In the sample screenshot of Facebook against LinkedIn you can see some overall trends and stats over a 2 year period. If I drill down deeper, there are some better details for optimized keywords that bring traffic to the site, etc. It seems to be very useful in benchmarking some trends against competition, but again just directional data. I would look at the percentage more than the actual numbers. Some of the segmentation data in terms of the age, income, gender data is just ok.

The biggest shocker is that the data under reports statistics so it won't match any of the web analytics data. Their unique visitor count is based on a very "sophisticated" measurement on a sample of the US internet population. Tracking is not cookie based but by audience sampling and reminds me of the Nielson ratings. (Yes, US internet users.)

Friday, November 25, 2011

Broad Match Modifier Makes Adwords Easier

I've been running AdWords campaigns for a few years and when the concept of using broad match modifier and this chart was rolled out globally, I almost cried.  I remember the sense of pure joy with an adrenaline rush only geeks who love this stuff can get.

For the first time in a long time, all of this finally made sense. This scheme makes it possible to reduce thousands of keywords within ad groups into a few without sacrificing quality score. It gives the best possible variations of usage without wasting money on broad terms that tend not to lead to quality conversions.

When interviewing firms or Adwords consultants, I always ask how they plan to structure campaigns and ad groups. The answers reveal a lot.

First, if anyone is asked to be paid on a percentage of the budget managed, then you automatically lose. Those goals are opposites. You want to spend less but get more. They want to spend more to get more.

Second, it never made any sense to take a campaign and add tens of ad groups within the campaign. After all, you only get to set the budget at the campaign level. So, if you have 10 dollars for a campaign and 5 ad groups, you can allocate a certain amount per ad group. If someone suggest building out more ad groups within the campaign, you just broke up the spend into more ad groups and having to spend for all the keywords. Now, you'll have to add more money for the campaign, and ding, ding...they make their money on the size of the account.

Use the modified broad match. It'll be your best friend and allow you to manage many more campaigns without splitting all your dollars across the plethora of keyword match options. Since it is available globally, I've used this successfully across all geographies.

AdWords Broad Match Keyword Targeting

Saturday, November 12, 2011

SEO and Search History Infographic



This infographic helps tell a very concise story up to the early part of 2011 and a nice way to present the information.

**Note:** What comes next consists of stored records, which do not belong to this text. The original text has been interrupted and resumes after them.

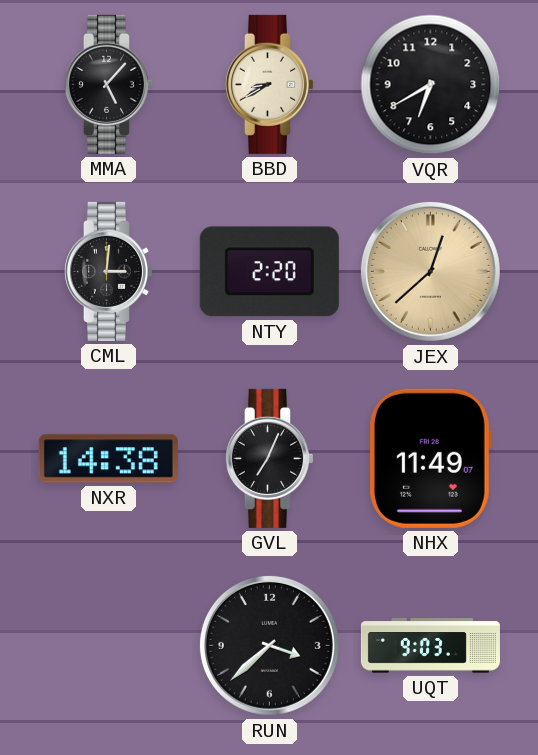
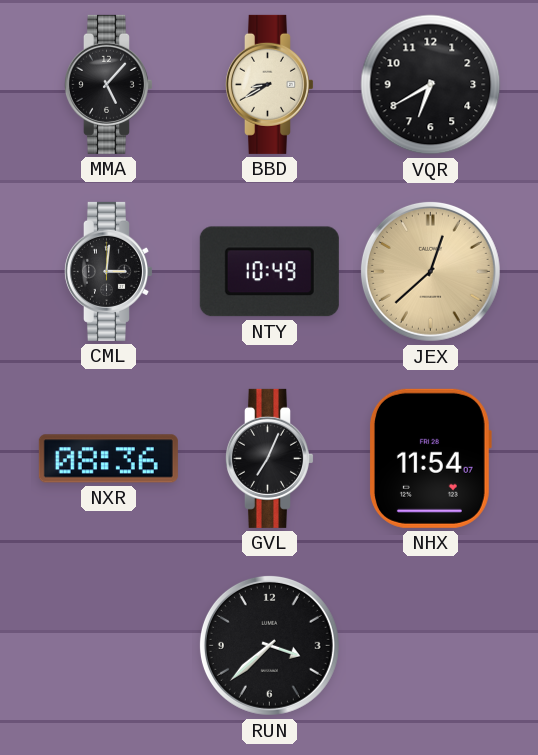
NTY: 2:20 -> 10:49
NXR: 14:38 -> 08:36
NHX: 11:49 -> 11:54
UQT: 9:03 -> none
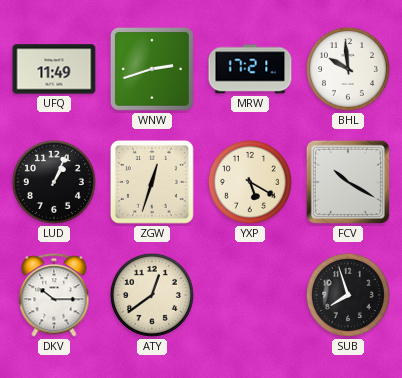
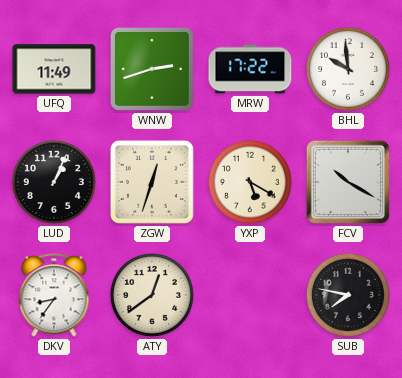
MRW: 17:21 -> 17:22
DKV: 10:15 -> 8:36
SUB: 7:57 -> 7:47
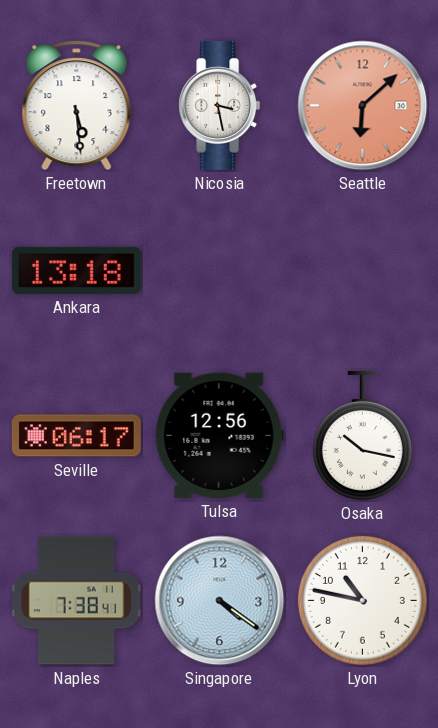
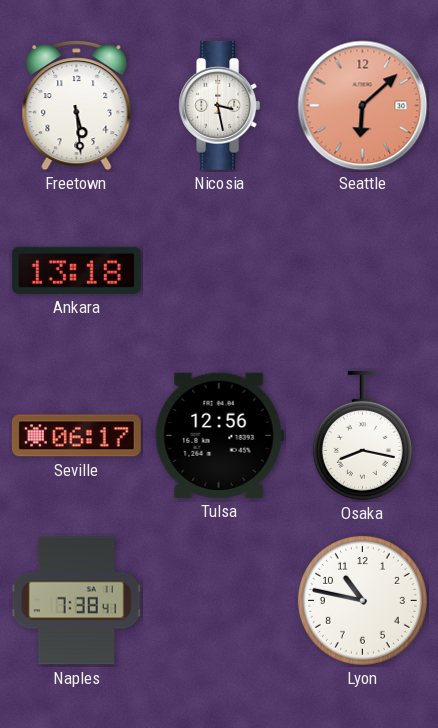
Osaka: 10:17 -> 8:17
Singapore: 4:21 -> none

I still run across many folks who still believe that having the right meta tags will get you ranking on the first page. I've referred to this many times to explain the evolution from the late 1990's (when I first started learning about optimization) to how much this has changed.

Over time, I expect that domain-level link authority becomes more dominant in the share to search. This carries over from the initial page rank days when link juice was passed between different websites. This is still a key signal, but more and more authority = credibility and credible links are worth much more thank pure linking.

The only error I found in that pie chart at the end was repeating Page-level, Keyword Usage twice. Not sure if that was intended.